Moral Injury in the Creator Economy
All labor under capitalism involves moral compromise. A worker can try to find a job that passes some equity and justice purity test—but they'll be unemployed indefinitely. Even those working for the most "woke" companies or cooperatives have to hold their noses at some point. We move through work (and life) prioritizing some moral principles and deprioritizing others. That's just what it takes to exist with others.
The creator economy requires another aspect of moral compromise—one that goes so far as to inflict moral injury.
What is moral injury?
Consider a soldier following orders during a time of war. Or a healthcare worker rationing care during a crisis. Or an agency director distributing resources after a natural disaster. These contexts create a sort of morality bubble—wherein people are required to act in ways they would otherwise deem immoral. Even if they believe they are doing the right thing given the circumstances, moral injury occurs because of "the betrayal, violation or suppression of deeply held or shared moral values."
While not at the same scale or degree as wartime or disaster survival, of course, the creator economy also poses a very real risk of moral injury. Platforms cause moral injury, according to sociologist David Hill, by obscuring the various exploitative commercial relations involved in their operations. The nature of platform capitalism—whether at a company like Amazon, Meta, or even Airbnb—makes it incredibly difficult to see who does the work and how that work gets done. Our lack of awareness and absence of responsibility is by design. We can keep creating, using, and buying as long as we don't stop to think about the lithium mines, digital sweatshops, or Nazis that are also part of the supply chain.
And make no mistake: creators are part of the supply chain for platforms. Without professional creators, YouTube, TikTok, Facebook, and Instagram would have significantly less ad inventory to profit from. Without professional creators, Substack, Patreon, and other revenue share platforms wouldn't have nearly the pool of funds they can currently siphon off into their P&Ls.
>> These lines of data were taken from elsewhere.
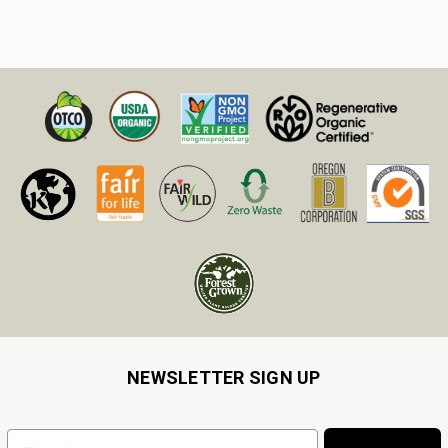
NEWSLETTER SIGN UP
Email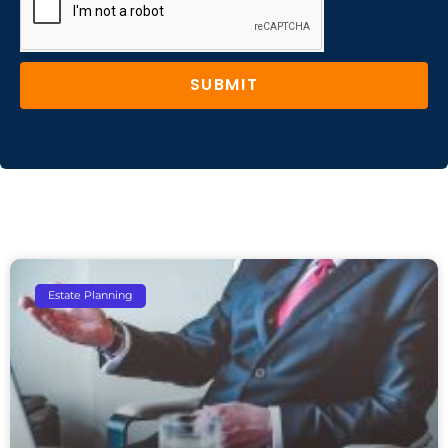
SUBMIT
Estate Planning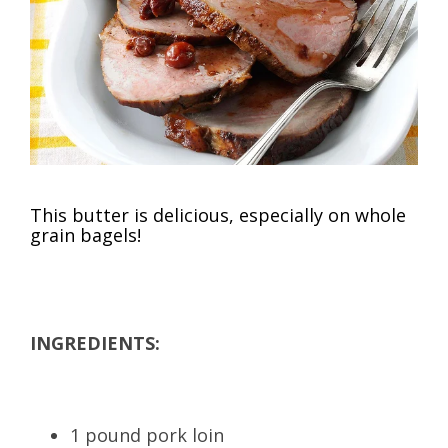
This butter is delicious, especially on whole
grain bagels!
INGREDIENTS:
1 pound pork loin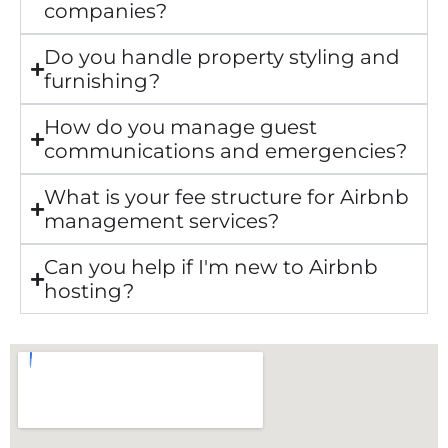
companies?
Do you handle property styling and
furnishing?
How do you manage guest
communications and emergencies?
What is your fee structure for Airbnb
management services?
Can you help if I'm new to Airbnb
hosting?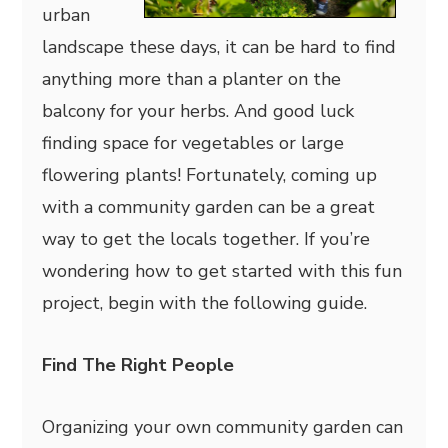
urban
landscape these days, it can be hard to find
anything more than a planter on the
balcony for your herbs. And good luck
finding space for vegetables or large
flowering plants! Fortunately, coming up
with a community garden can be a great
way to get the locals together. If you’re
wondering how to get started with this fun
project, begin with the following guide.
Find The Right People
Organizing your own community garden can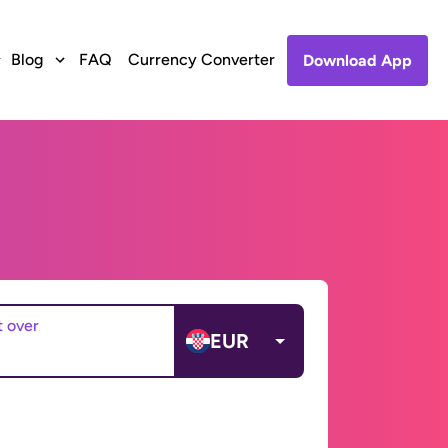
Blog
FAQ
Currency Converter
Download App
t over
EUR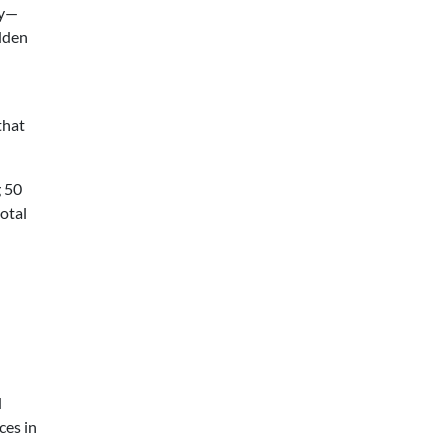
ly—
dden
that
g 50
total
d
ces in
To post on any of those platforms is to accept that your content might show up next to something you find morally repugnant. To scroll any of those platforms is to accept that you might see morally repugnant content. To invite comment on any of those platforms is to accept that you might get into a digital shouting match with someone who believes "people like you" are morally repugnant.
To make money by leveraging any one of those platforms is to accept that you're also making money for platforms that enable others to do and say things you find morally repugnant.
To avoid this maddening moral compromise, you can go it on your own—stringing together software to create your own media ecosystem. But in doing so, you cut yourself off from the benefits of recommendations and shares that enable audience-building. Some have done this successfully. Not many, though. As Anne Helen Petersen pointed out last week, it's not enough to make a DIY publishing platform work (that's easy). The hard part is making a DIY publishing platform that makes it easy for people to find what you publish.
The Profound Precarity of Platform-Mediated Labor
At least in the United States, no job is a sure thing. In most places, you can be fired at will, and the terms of your employment can change without notice. Your pension fund can go belly up, or your 401k can lose half its value in a stock market crash. Healthcare that was covered by insurance one year can go uncovered the next.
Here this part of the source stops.